Winning probabilty distributions

Overall the winning probabilities show no Aha!-effect, where the network becomes significantly more confident in its winning prospects when it sees that a move is winning. This would certainly be the case for a human or a search-based engine. The Leela-network does not show a big difference between the winning probability distributions of solved vs unsolved puzzles.

Winning probability by material balance

The observed difference between these probability distributions might also be due to differences between the solved and unsolved puzzles and are unlikely to be caused by “finding” the solution.

This becomes clearer if we look at one superficial but powerful predictor of game outcomes: Material balance. In most positions the player with more material has the better prospects and humans would also assess the material balance first when encountering a new position.

However, one of the strengths of calculating ahead lies in the ability to ignore or transcend the material balance when concrete lines show a way to a favourable outcome. A human or search-based engine might initially think that black is far ahead only to flip to “white is winning” when finding a mating combination.

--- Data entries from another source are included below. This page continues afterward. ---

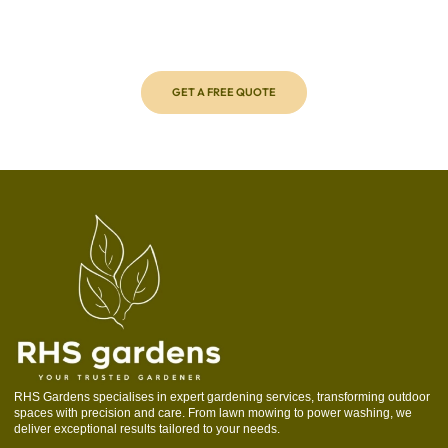
Transform your outdoor space with ease by requesting a free,
no-obligation quote from RHS Gardens. Our expert team will
assess your needs and provide personalised solutions to
make your garden shine.
GET A FREE QUOTE
RHS Gardens specialises in expert gardening services, transforming outdoor
spaces with precision and care. From lawn mowing to power washing, we
deliver exceptional results tailored to your needs.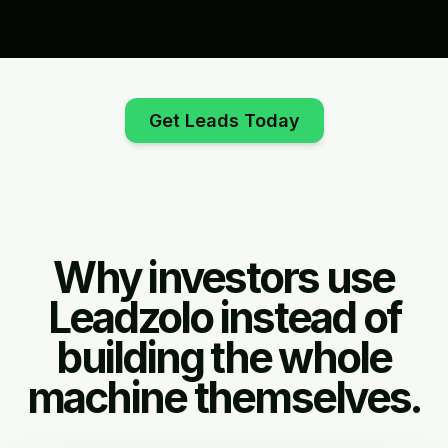
Get Leads Today
Why investors use
Leadzolo instead of
building the whole
machine themselves.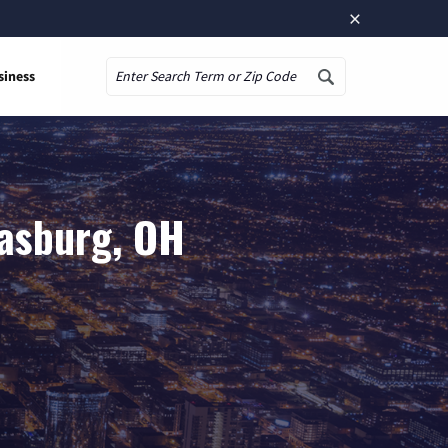
×
siness
Search
rasburg, OH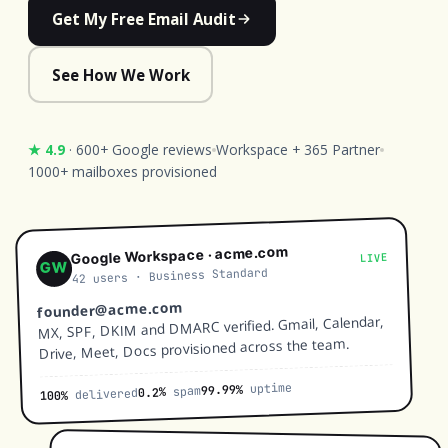
Get My Free Email Audit
See How We Work
★ 4.9
· 600+ Google reviews
Workspace + 365 Partner
1000+ mailboxes provisioned
Google Workspace · acme.com
LIVE
GW
42 users · Business Standard
founder@acme.com
MX, SPF, DKIM and DMARC verified. Gmail, Calendar,
Drive, Meet, Docs provisioned across the team.
uptime
99.99%
spam
0.2%
delivered
100%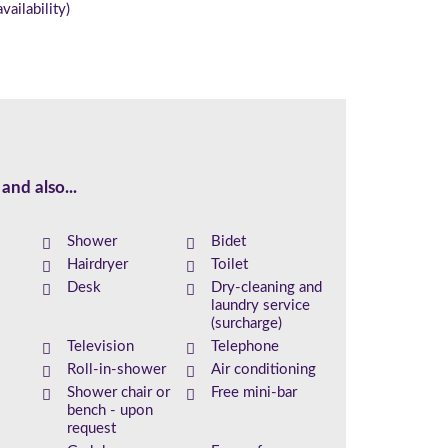
vailability)
and also...
Shower
Bidet
Hairdryer
Toilet
Desk
Dry-cleaning and
laundry service
(surcharge)
Television
Telephone
Roll-in-shower
Air conditioning
Shower chair or
Free mini-bar
bench - upon
request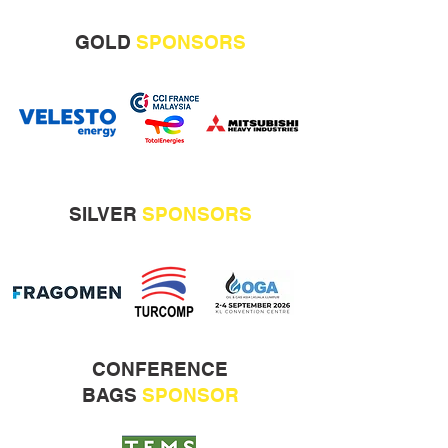
GOLD
SPONSORS
SILVER
SPONSORS
CONFERENCE
BAGS
SPONSOR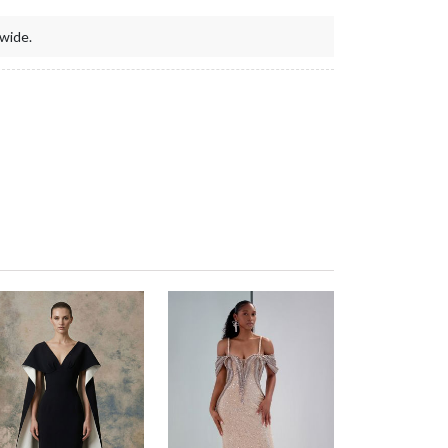
wide.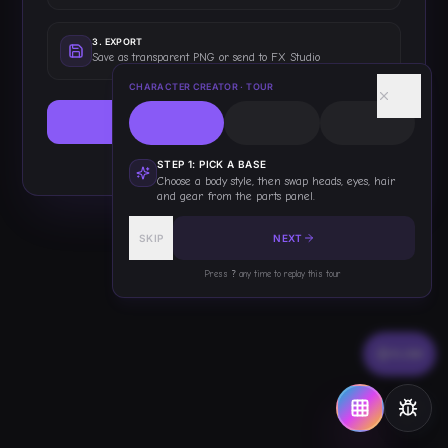
3
.
EXPORT
Save as transparent PNG or send to FX Studio
CHARACTER CREATOR
· TOUR
START BUILDING
This only shows once — you've got this!
STEP
1
:
PICK A BASE
Choose a body style, then swap heads, eyes, hair
and gear from the parts panel.
SKIP
NEXT
Press
?
any time to replay this tour
FLOW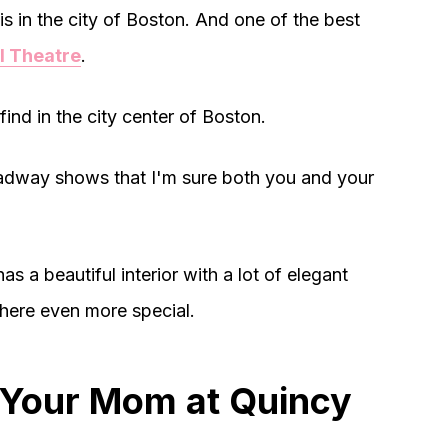
is in the city of Boston. And one of the best
l Theatre
.
find in the city center of Boston.
oadway shows that I'm sure both you and your
has a beautiful interior with a lot of elegant
 here even more special.
 Your Mom at Quincy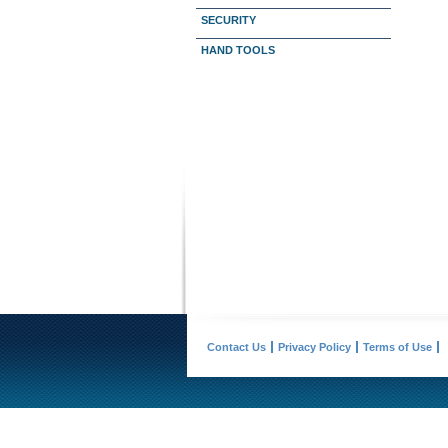
SECURITY
HAND TOOLS
Contact Us
Privacy Policy
Terms of Use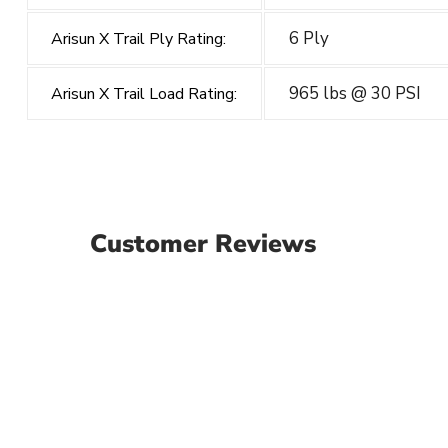
6 Ply
Arisun X Trail Ply Rating:
965 lbs @ 30 PSI
Arisun X Trail Load Rating:
Customer Reviews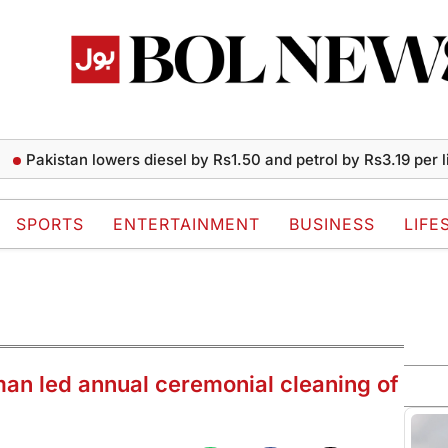
istan lowers diesel by Rs1.50 and petrol by Rs3.19 per liter
P
SPORTS
ENTERTAINMENT
BUSINESS
LIFE
n led annual ceremonial cleaning of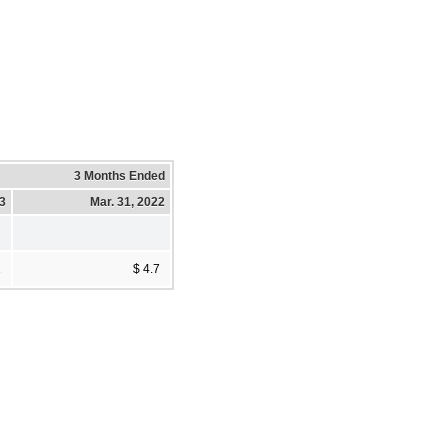
3 Months Ended
23
Mar. 31, 2022
1
$ 4.7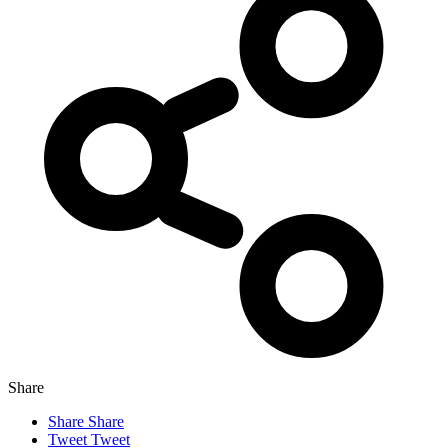
Share
Share
Share
Tweet
Tweet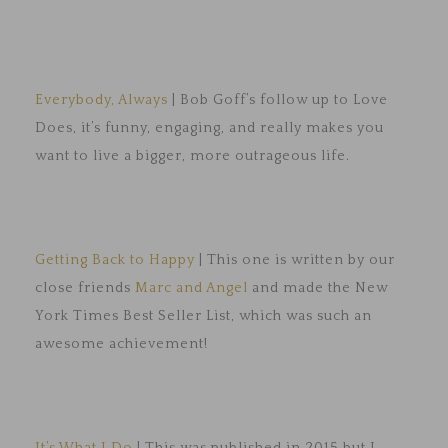
Everybody, Always
| Bob Goff’s follow up to Love
Does, it’s funny, engaging, and really makes you
want to live a bigger, more outrageous life.
Getting Back to Happy
| This one is written by our
close friends
Marc and Angel
and made the New
York Times Best Seller List, which was such an
awesome achievement!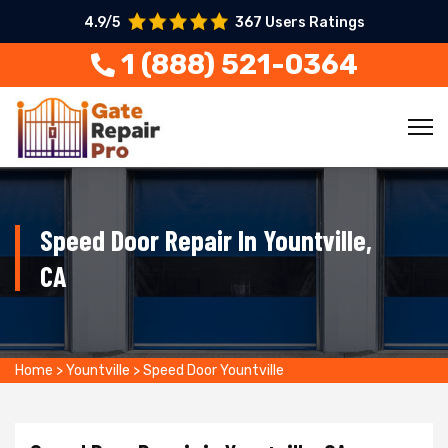
4.9/5
367 Users Ratings
1 (888) 521-0364
Speed Door Repair In Yountville,
CA
Home
>
Yountville
>
Speed Door Yountville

Here is the average winning probability by material balance (in pawn units) for correctly solved puzzles with just one winning solution.

Despite the fact that all these puzzles are winning for white and the solution has been predicted by Leela the average winning probability drops to zero when the material balance becomes too unfavourable.

Conclusion

Does this analysis show without a doubt that the Leela network does not do some kind of general search or look-ahead during its forward pass?

No, unfortunately my results are also consistent with Leela implementing a mixture of pattern recognition and a look-ahead algorithm, with pattern recognition doing most of the heavy lifting and the general look-ahead just occasionally also contributing to solving a puzzle (these are not easy after all).

A clear proof of absence of system 2 thinking would require control over the training data for different training runs or significantly more powerful interpretability methods.

But I think it can be ruled out that a substantial part of Leela network’s prowess in solving chess puzzles or predicting game outcome is due to deliberate calculation.

There are more analyses that could be done, however, I don’t have the time. So far the analysis results have not shifted my priors much.

However, the transfer of these results to LLMs is not clear-cut because LLMs are not similarly limited to a single forward pass in their problem solving.